- **Excerpted records**

= Beginning of Section =

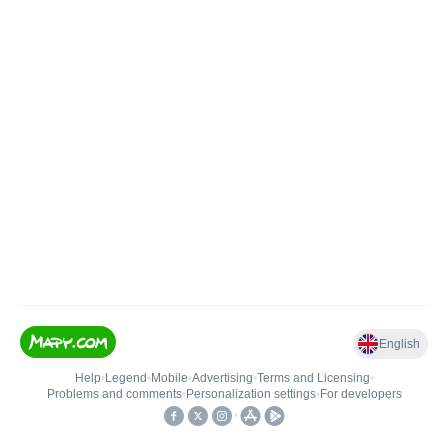
English
Help
•
Legend
•
Mobile
•
Advertising
•
Terms and Licensing
•
Problems and comments
•
Personalization settings
•
For developers
•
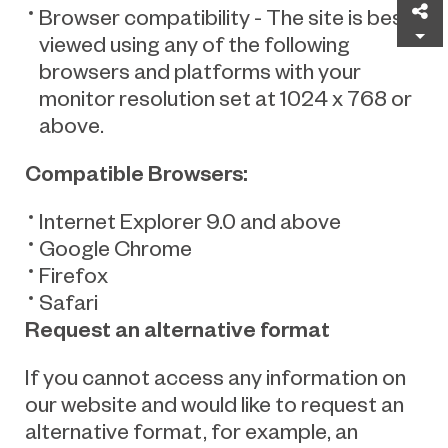
Sh
Browser compatibility - The site is best
viewed using any of the following
browsers and platforms with your
monitor resolution set at 1024 x 768 or
above.
Compatible Browsers
:
Internet Explorer 9.0 and above
Google Chrome
Firefox
Safari
Request an alternative format
If you cannot access any information on
our website and would like to request an
alternative format, for example, an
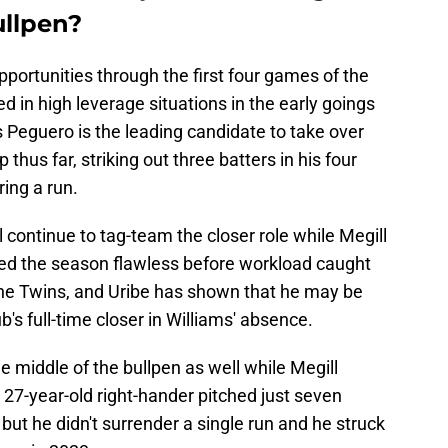
ullpen?
pportunities through the first four games of the
 in high leverage situations in the early goings
s Peguero is the leading candidate to take over
thus far, striking out three batters in his four
ring a run.
continue to tag-team the closer role while Megill
ted the season flawless before workload caught
the Twins, and Uribe has shown that he may be
's full-time closer in Williams' absence.
e middle of the bullpen as well while Megill
27-year-old right-hander pitched just seven
but he didn't surrender a single run and he struck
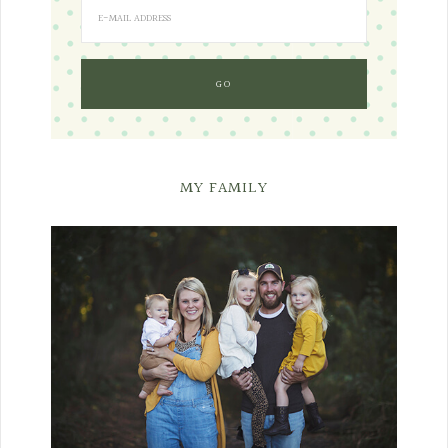
MY FAMILY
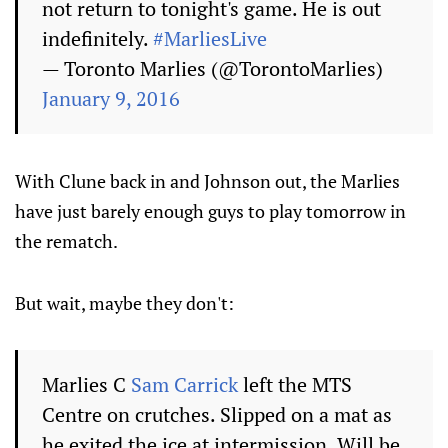
not return to tonight's game. He is out
indefinitely.
#MarliesLive
— Toronto Marlies (@TorontoMarlies)
January 9, 2016
With Clune back in and Johnson out, the Marlies
have just barely enough guys to play tomorrow in
the rematch.
But wait, maybe they don't:
Marlies C
Sam Carrick
left the MTS
Centre on crutches. Slipped on a mat as
he exited the ice at intermission. Will be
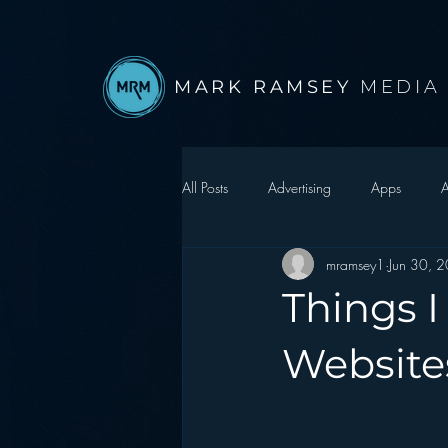
MARK RAMSEY
MEDIA
All Posts
Advertising
Apps
A
mramsey1
Jun 30, 
Autonomous Vehicle
Christmas
Things I
Facebook
Events
Digital S
Website
Google
hear2.0 honors
H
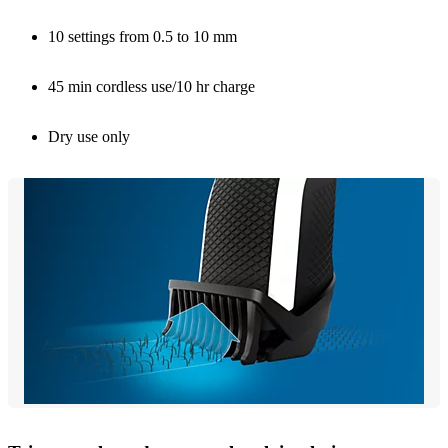
10 settings from 0.5 to 10 mm
45 min cordless use/10 hr charge
Dry use only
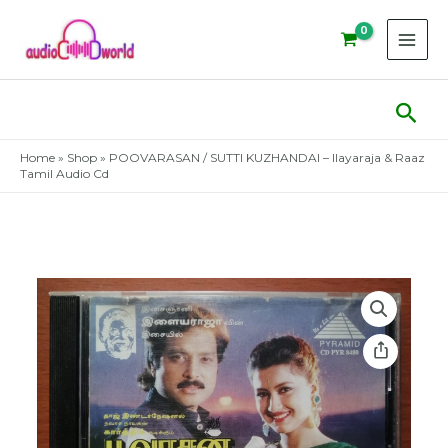
Skip
to
content
Sear
Home
»
Shop
»
POOVARASAN / SUTTI KUZHANDAI – Ilayaraja & Raaz
Tamil Audio Cd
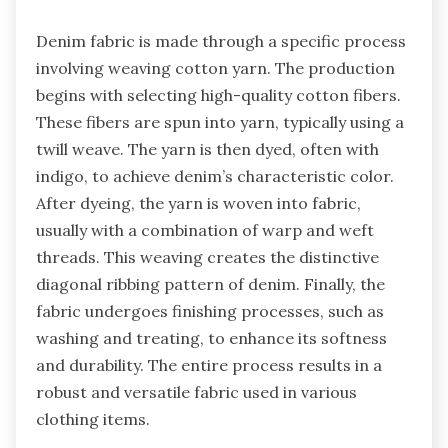
Denim fabric is made through a specific process
involving weaving cotton yarn. The production
begins with selecting high-quality cotton fibers.
These fibers are spun into yarn, typically using a
twill weave. The yarn is then dyed, often with
indigo, to achieve denim’s characteristic color.
After dyeing, the yarn is woven into fabric,
usually with a combination of warp and weft
threads. This weaving creates the distinctive
diagonal ribbing pattern of denim. Finally, the
fabric undergoes finishing processes, such as
washing and treating, to enhance its softness
and durability. The entire process results in a
robust and versatile fabric used in various
clothing items.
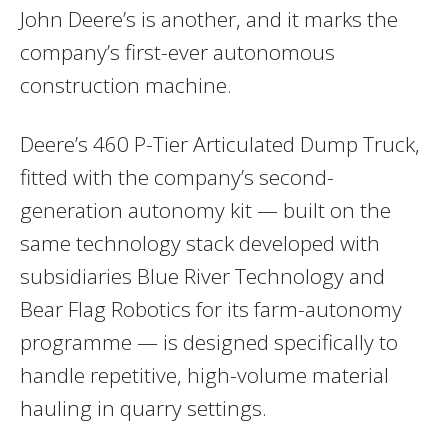
John Deere’s is another, and it marks the
company’s first-ever autonomous
construction machine.
Deere’s 460 P-Tier Articulated Dump Truck,
fitted with the company’s second-
generation autonomy kit — built on the
same technology stack developed with
subsidiaries Blue River Technology and
Bear Flag Robotics for its farm-autonomy
programme — is designed specifically to
handle repetitive, high-volume material
hauling in quarry settings.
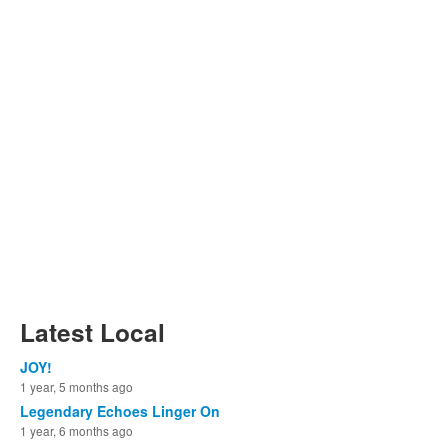
Latest Local
JOY!
1 year, 5 months ago
Legendary Echoes Linger On
1 year, 6 months ago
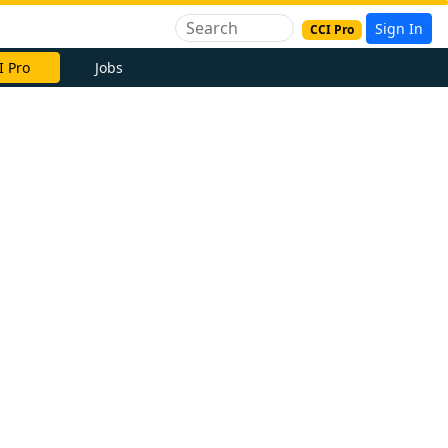
Sign In
CCI Pro
I Pro
Jobs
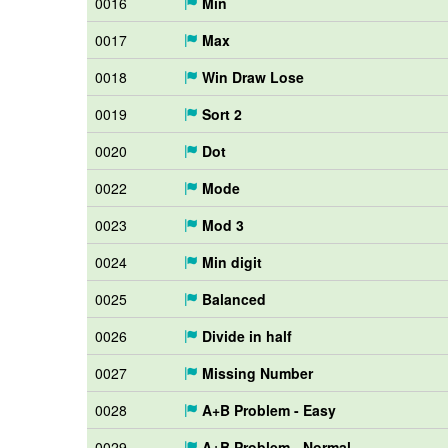
0016
Min
0017
Max
0018
Win Draw Lose
0019
Sort 2
0020
Dot
0022
Mode
0023
Mod 3
0024
Min digit
0025
Balanced
0026
Divide in half
0027
Missing Number
0028
A+B Problem - Easy
0029
A+B Problem - Normal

= End of Section =

- **What to work on**
Repeat all of the material above exactly, leaving out pictures.

- **Written response**
English
Help
•
Legend
•
Mobile
•
Advertising
•
Terms and Licensing
•
Problems and comments
•
Personalization settings
•
For developers
•
Sh
Browser compatibility - The site is best
viewed using any of the following
browsers and platforms with your
monitor resolution set at 1024 x 768 or
above.
Compatible Browsers
:
Internet Explorer 9.0 and above
Google Chrome
Firefox
Safari
Request an alternative format
If you cannot access any information on
our website and would like to request an
alternative format, for example, an
ullpen?
pportunities through the first four games of the
 in high leverage situations in the early goings
s Peguero is the leading candidate to take over
thus far, striking out three batters in his four
ring a run.
continue to tag-team the closer role while Megill
ted the season flawless before workload caught
the Twins, and Uribe has shown that he may be
's full-time closer in Williams' absence.
e middle of the bullpen as well while Megill
27-year-old right-hander pitched just seven
but he didn't surrender a single run and he struck
MY FAMILY
not return to tonight's game. He is out
indefinitely.
#MarliesLive
— Toronto Marlies (@TorontoMarlies)
January 9, 2016
With Clune back in and Johnson out, the Marlies
have just barely enough guys to play tomorrow in
the rematch.
But wait, maybe they don't:
Marlies C
Sam Carrick
left the MTS
Centre on crutches. Slipped on a mat as
he exited the ice at intermission. Will be
MARK RAMSEY
MEDIA
All Posts
Advertising
Apps
A
mramsey1
Jun 30, 
Autonomous Vehicle
Christmas
Things I
Facebook
Events
Digital S
Website
Google
hear2.0 honors
H
10 settings from 0.5 to 10 mm
45 min cordless use/10 hr charge
Dry use only
Skip
to
content
Sear
Home
»
Shop
»
POOVARASAN / SUTTI KUZHANDAI – Ilayaraja & Raaz
Tamil Audio Cd
Denim fabric is made through a specific process
involving weaving cotton yarn. The production
begins with selecting high-quality cotton fibers.
These fibers are spun into yarn, typically using a
twill weave. The yarn is then dyed, often with
indigo, to achieve denim’s characteristic color.
After dyeing, the yarn is woven into fabric,
usually with a combination of warp and weft
threads. This weaving creates the distinctive
diagonal ribbing pattern of denim. Finally, the
fabric undergoes finishing processes, such as
washing and treating, to enhance its softness
and durability. The entire process results in a
robust and versatile fabric used in various
clothing items.
John Deere’s is another, and it marks the
company’s first-ever autonomous
construction machine.
Deere’s 460 P-Tier Articulated Dump Truck,
fitted with the company’s second-
generation autonomy kit — built on the
same technology stack developed with
subsidiaries Blue River Technology and
Bear Flag Robotics for its farm-autonomy
programme — is designed specifically to
handle repetitive, high-volume material
hauling in quarry settings.
Latest Local
JOY!
1 year, 5 months ago
Legendary Echoes Linger On
1 year, 6 months ago
Sign In
CCI Pro
I Pro
Jobs
0016
Min
0017
Max
0018
Win Draw Lose
0019
Sort 2
0020
Dot
0022
Mode
0023
Mod 3
0024
Min digit
0025
Balanced
0026
Divide in half
0027
Missing Number
0028
A+B Problem - Easy
0029
A+B Problem - Normal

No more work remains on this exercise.